PROBLEM: Return the following from the records below: each line, word for word, starting with the line that contains "Konst och kultur" and going on through the line that contains "29 de outubro", with nothing outside that range.

···

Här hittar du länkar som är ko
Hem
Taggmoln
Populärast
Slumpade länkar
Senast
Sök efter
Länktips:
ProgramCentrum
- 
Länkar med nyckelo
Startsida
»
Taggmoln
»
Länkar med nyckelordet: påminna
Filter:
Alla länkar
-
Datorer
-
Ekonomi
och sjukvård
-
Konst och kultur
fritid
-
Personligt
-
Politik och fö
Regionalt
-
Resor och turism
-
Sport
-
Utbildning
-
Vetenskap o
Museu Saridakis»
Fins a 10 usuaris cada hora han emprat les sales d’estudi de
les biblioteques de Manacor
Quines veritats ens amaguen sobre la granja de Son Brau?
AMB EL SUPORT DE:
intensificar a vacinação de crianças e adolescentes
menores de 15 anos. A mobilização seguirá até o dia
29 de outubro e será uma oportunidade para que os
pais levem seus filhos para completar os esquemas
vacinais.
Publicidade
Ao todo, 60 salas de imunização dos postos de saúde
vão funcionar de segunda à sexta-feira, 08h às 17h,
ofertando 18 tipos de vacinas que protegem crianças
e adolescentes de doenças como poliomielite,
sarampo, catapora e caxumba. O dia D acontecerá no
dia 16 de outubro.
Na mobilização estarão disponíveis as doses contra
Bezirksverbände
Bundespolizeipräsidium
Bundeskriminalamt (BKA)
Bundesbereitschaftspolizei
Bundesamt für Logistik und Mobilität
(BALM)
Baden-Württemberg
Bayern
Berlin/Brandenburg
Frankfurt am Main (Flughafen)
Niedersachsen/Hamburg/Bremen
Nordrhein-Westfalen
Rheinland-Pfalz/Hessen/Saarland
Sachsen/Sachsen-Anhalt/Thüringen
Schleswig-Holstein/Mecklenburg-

···

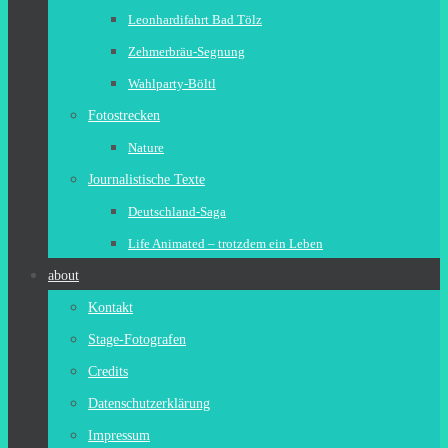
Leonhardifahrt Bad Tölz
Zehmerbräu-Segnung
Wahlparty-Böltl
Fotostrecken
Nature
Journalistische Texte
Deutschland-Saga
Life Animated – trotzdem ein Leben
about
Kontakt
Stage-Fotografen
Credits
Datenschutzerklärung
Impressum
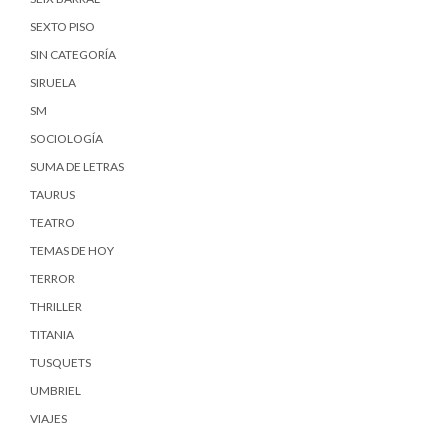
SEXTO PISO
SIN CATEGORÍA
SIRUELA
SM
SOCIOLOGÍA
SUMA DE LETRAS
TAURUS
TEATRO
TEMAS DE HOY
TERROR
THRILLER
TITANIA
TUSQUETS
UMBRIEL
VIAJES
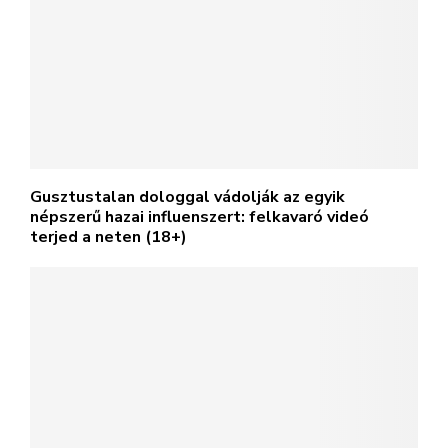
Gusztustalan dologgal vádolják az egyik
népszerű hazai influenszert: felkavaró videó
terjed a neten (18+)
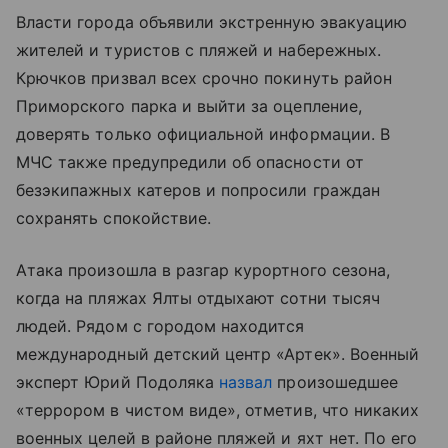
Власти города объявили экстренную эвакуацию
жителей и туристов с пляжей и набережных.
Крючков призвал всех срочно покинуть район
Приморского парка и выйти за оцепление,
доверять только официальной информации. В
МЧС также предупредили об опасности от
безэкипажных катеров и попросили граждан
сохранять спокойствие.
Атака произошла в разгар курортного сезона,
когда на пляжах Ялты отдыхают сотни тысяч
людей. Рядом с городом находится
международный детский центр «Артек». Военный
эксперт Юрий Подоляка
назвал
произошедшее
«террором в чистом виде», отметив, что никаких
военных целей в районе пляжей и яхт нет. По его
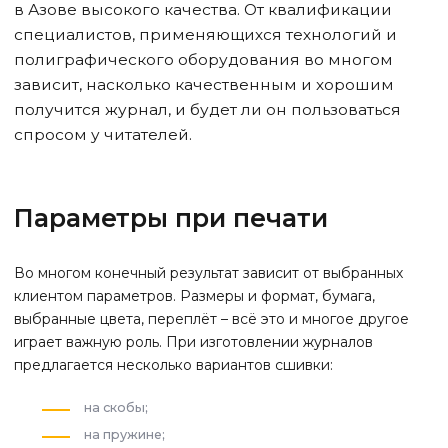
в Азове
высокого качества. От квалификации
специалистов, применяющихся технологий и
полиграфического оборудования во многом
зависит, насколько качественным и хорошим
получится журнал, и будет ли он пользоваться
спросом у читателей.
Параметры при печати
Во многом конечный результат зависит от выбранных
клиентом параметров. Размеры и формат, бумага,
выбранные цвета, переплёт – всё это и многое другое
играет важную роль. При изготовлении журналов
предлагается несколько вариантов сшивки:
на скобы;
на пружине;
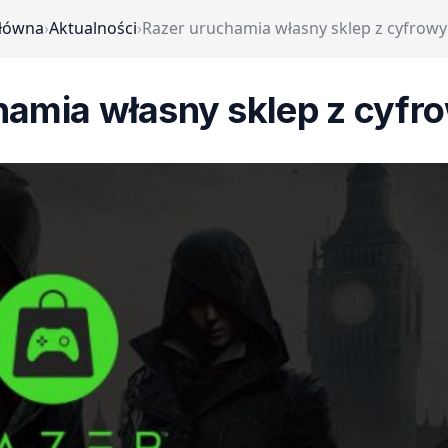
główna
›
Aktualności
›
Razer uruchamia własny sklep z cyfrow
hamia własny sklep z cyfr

···

SOLUTION TO THE EXERCISE:
Konst och kultur
fritid
-
Personligt
-
Politik och fö
Regionalt
-
Resor och turism
-
Sport
-
Utbildning
-
Vetenskap o
Museu Saridakis»
Fins a 10 usuaris cada hora han emprat les sales d’estudi de
les biblioteques de Manacor
Quines veritats ens amaguen sobre la granja de Son Brau?
AMB EL SUPORT DE:
intensificar a vacinação de crianças e adolescentes
menores de 15 anos. A mobilização seguirá até o dia
29 de outubro e será uma oportunidade para que os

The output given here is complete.